I've been doing some work with cardinality of sets, and ran into an example I thought was interesting. In proving that the set of prime numbers is a countably infinite set, I've started that showing that the set of prime numbers (integers) $\mathbb{P}$ is a subset of $\mathbb{N}$. Obviously the natural numbers $\mathbb{N}$ can be mapped one-to-one to itself ($1$ to $1$, $2$ to $2$, etc.), so it is a countably infinite set.
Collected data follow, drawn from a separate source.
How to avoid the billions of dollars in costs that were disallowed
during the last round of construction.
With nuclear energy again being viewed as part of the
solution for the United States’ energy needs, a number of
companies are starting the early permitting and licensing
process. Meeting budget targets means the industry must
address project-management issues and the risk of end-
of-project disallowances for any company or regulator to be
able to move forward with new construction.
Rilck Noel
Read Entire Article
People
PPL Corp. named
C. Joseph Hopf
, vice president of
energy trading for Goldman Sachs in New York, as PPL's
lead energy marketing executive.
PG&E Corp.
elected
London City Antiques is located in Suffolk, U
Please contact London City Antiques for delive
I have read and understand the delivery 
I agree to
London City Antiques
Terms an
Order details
Following from this, since $\mathbb{P}$ is a subset of a countably infinite set $\mathbb{N}$, then $\mathbb{P}$ must be a countably infinite set as well.
Is this enough information to show $\mathbb{P}$ is a countably infinite set, or must I show a concrete mapping for $\mathbb{P}$?
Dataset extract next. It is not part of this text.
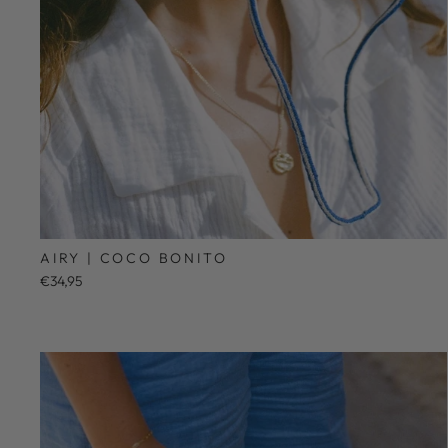
AIRY | COCO BONITO
€34,95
One way of proving that a subset of $A \subset \Bbb N$ is countably infinite is by demonstrating that it satisfies the following property,
$\tag 1 (\forall F \subset A) \, \bigr[ \, \text{IF } F \text{ if finite THEN } (\exists x \in \Bbb N) \, [x \notin F \text{ and } x \in A] \, \bigr ]$
See also
$\quad$ Subset of a countable set is itself countable
Now let $\mathbb{P}$ denote the set of prime numbers and let $F$ be any finite subset of $\mathbb{P}$.
If $|F| = 0$ then $2 \notin F$ but $2 \in \Bbb P$.
if $|F| = n \gt 0$ then $F = \{p_1,p_2,\dots\,p_n\}$. Set
$\quad \displaystyle {a = (\prod_{1 \le i \le n} p_i) + 1} $
Using Euclidean division one readily shows that $p_i \nmid a$ for any subscript $i$. So if $q$ is any prime factor of $a$ then $q \ne p_i$ for any subscript $i$. So $q \notin F$ but $q \in \Bbb P$.
The above proof 'gears' Euclid's (direct) proof to the OP's requested set theoretic setting.